The Board has five Members and primarily acts as a quasi-judicial body in deciding cases on the basis of formal records in administrative proceedings. Board Members are appointed by the President to 5-year terms, with Senate consent, the term of one Member expiring each year.
And board rulings have consequences, too. To wit, Palermo’s Pizza in Milwaukee WI:
Palermo’s Pizza, the scene of a yearlong worker dispute, said Tuesday it had agreed to rehire eight workers with back pay and had asked the National Labor Relations Board to set a date for a union election.
“We have reluctantly agreed to this settlement, despite believing that the facts strongly support our position,” Palermo President and CEO Giacomo Fallucca said in a statement.
Rather than continue to draw out the process and go to court, Fallucca said, the company agreed to the settlement “with reservation so that an election can take place.” He said the company did not admit any fault in making the negotiated settlement.
For years, Republicans in the Senate refused to confirm President Obama’s picks for the NLRB. Their hope was to do an end around the constitution by nullifying the laws that created the NLRB and gave it power to protect employee rights. They came within one month of doing so, when in August the NLRB would have no longer had any enforcement power because it would only have two members. That strategy failed when Senate Majority Leader Harry Reid told Republican Senators that the president deserved an up-or-down vote on confirmations for these types of appointments and threatened to change Senate rules related to the filibuster. The Republicans blinked and we got our votes. Yesterday, we got our new board members:
WASHINGTON — The Senate confirmed all five of President Barack Obama’s nominees to the National Labor Relations Board on Tuesday, marking the first time in a decade that the agency has enjoyed a full slate of confirmed board members.[…]

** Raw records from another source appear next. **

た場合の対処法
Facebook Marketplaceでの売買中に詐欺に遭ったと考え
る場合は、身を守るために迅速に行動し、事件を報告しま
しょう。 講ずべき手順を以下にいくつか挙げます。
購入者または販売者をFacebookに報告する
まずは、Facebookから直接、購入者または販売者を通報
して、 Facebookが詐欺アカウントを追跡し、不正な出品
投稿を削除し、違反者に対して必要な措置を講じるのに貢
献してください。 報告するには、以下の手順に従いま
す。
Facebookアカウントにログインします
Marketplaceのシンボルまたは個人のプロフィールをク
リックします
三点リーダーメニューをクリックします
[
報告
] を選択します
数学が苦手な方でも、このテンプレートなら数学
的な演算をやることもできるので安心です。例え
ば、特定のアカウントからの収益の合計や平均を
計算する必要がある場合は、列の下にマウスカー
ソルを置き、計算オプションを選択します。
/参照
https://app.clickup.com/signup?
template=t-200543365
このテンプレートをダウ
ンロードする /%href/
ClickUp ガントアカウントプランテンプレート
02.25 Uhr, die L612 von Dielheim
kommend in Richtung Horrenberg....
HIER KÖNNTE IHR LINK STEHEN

The Senate confirmation places three Democrats and two Republicans on the five-member board, in keeping with the tradition of a three-member majority hailing from the president’s party. The Democrats are Mark Pearce, the current chairman; Nancy Schiffer, a labor lawyer from the AFL-CIO; and Kent Hirozawa, who’s served as chief counsel to Pearce. The Republicans are management-side labor lawyers Harry Johnson III and Philip Miscimarra.
So here is what I am hearing when I read the statement from Palermo Pizza’s CEO:
“Republicans promised us that they would never ever ever allow the NLRB to enforce any punishment against us so we ignored the law and refused to allow our employees to unionize. Today ‘we have reluctantly agreed to this settlement’ because the NLRB can now force us to obey those laws.”

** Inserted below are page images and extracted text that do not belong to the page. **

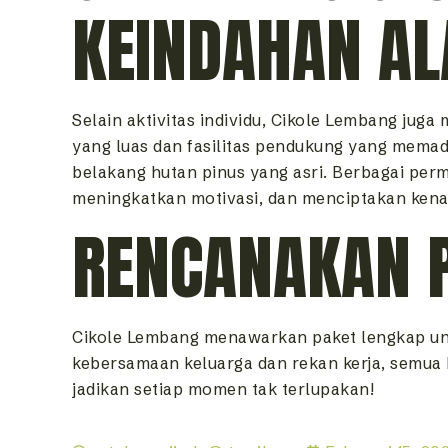
KEINDAHAN A
Selain aktivitas individu, Cikole Lembang jug
yang luas dan fasilitas pendukung yang memad
belakang hutan pinus yang asri. Berbagai pe
meningkatkan motivasi, dan menciptakan ken
RENCANAKAN 
Cikole Lembang menawarkan paket lengkap unt
kebersamaan keluarga dan rekan kerja, semua 
jadikan setiap momen tak terlupakan!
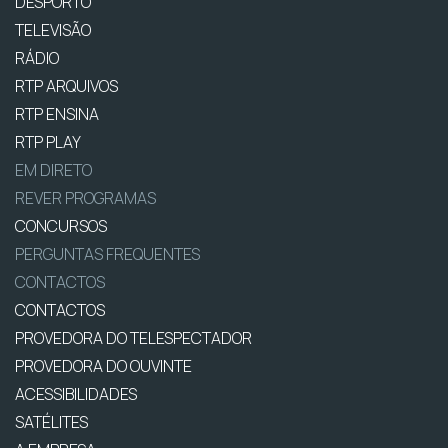
DESPORTO
TELEVISÃO
RÁDIO
RTP ARQUIVOS
RTP ENSINA
RTP PLAY
EM DIRETO
REVER PROGRAMAS
CONCURSOS
PERGUNTAS FREQUENTES
CONTACTOS
CONTACTOS
PROVEDORA DO TELESPECTADOR
PROVEDORA DO OUVINTE
ACESSIBILIDADES
SATÉLITES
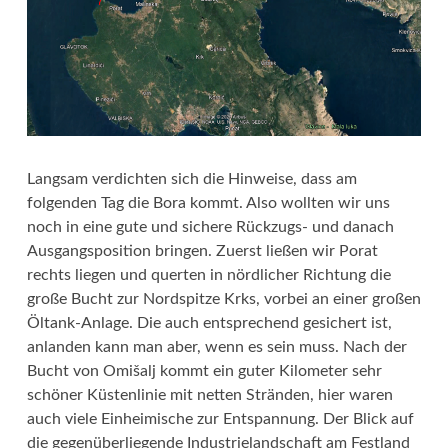
Langsam verdichten sich die Hinweise, dass am
folgenden Tag die Bora kommt. Also wollten wir uns
noch in eine gute und sichere Rückzugs- und danach
Ausgangsposition bringen. Zuerst ließen wir Porat
rechts liegen und querten in nördlicher Richtung die
große Bucht zur Nordspitze Krks, vorbei an einer großen
Öltank-Anlage. Die auch entsprechend gesichert ist,
anlanden kann man aber, wenn es sein muss. Nach der
Bucht von Omišalj kommt ein guter Kilometer sehr
schöner Küstenlinie mit netten Stränden, hier waren
auch viele Einheimische zur Entspannung. Der Blick auf
die gegenüberliegende Industrielandschaft am Festland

Elections do Matter. The presidential election in 2012 mattered because Senate Minority Leader Mitch McConnell’s stated goal in 2009 of making Barack Obama a one-term president had failed. Republicans did not gain back the Senate, in fact they lost seats they were expected to win. Because Democrats voted and when we vote, we win.

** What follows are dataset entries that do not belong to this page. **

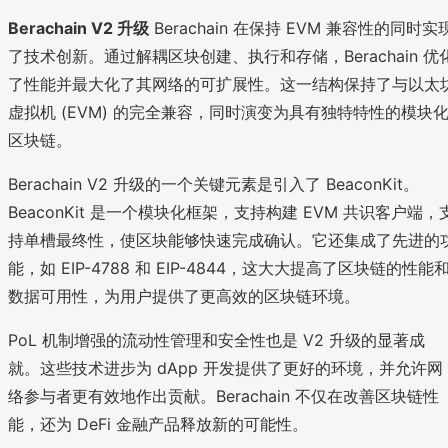
Berachain V2 升级
Berachain 在保持 EVM 兼容性的同时实
了技术创新。通过解耦区块创建、执行和存储，Berachain 优
了性能并最大化了其网络的可扩展性。这一结构保持了与以太
虚拟机 (EVM) 的完全兼容，同时演变为具有独特特性的模块
区块链。
Berachain V2 升级的一个关键元素是引入了 BeaconKit。
BeaconKit 是一个模块化框架，支持构建 EVM 共识客户端，
持单槽最终性，使区块能够快速完成确认。它还集成了先进的
能，如 EIP-4788 和 EIP-4844，这大大提高了区块链的性能
数据可用性，为用户提供了更高效的区块链环境。
PoL 机制增强的流动性管理和安全性也是 V2 升级的显著成
就。这些技术进步为 dApp 开发提供了更好的环境，并允许网
络参与者更有效地作出贡献。Berachain 不仅在改善区块链性
能，还为 DeFi 金融产品释放新的可能性。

The National Labor Relations Board was created by the National Labor Relations Act:
Congress enacted the National Labor Relations Act (“NLRA”) in 1935 to protect the rights of employees and employers, to encourage collective bargaining, and to curtail certain private sector labor and management practices, which can harm the general welfare of workers, businesses and the U.S. economy.
Here is an important paragraph from the act:
The inequality of bargaining power between employees who do not possess full freedom of association or actual liberty of contract and employers who are organized in the corporate or other forms of ownership association substantially burdens and affects the flow of commerce, and tends to aggravate recurrent business depressions, by depressing wage rates and the purchasing power of wage earners in industry and by preventing the stabilization of competitive wage rates and working conditions within and between industries.
The NLRA is not some kind of socialist manifesto. The intent of the act is to promote commerce by avoiding disruptive strikes and by keeping wage rates up to increase the “purchasing power of wage earners.” It codified the economic principle that when people earn money, they spend money. And when people spend money it is good for the economy, something lost on current Republicans who believe that when wealth flows up to the top 1%, those folks will take time away from designing their umpteenth vacation home (and car elevators!) and create us some jobs. No. Jobs are created when there is demand for a product or service. If there is no demand, no amount of tax breaks or relaxed regulation or outright gifts to corporations will create jobs. Put money into the hands of the the 300 million people who actually buy stuff with their wages and you drive demand for everything from housing to cars to dinner at the local restaurant.
Elections Matter. Every single election.
When the next election rolls around, in 2013 2014 2015 and 2016, don’t stay home. Because when we vote, we win. And so does America.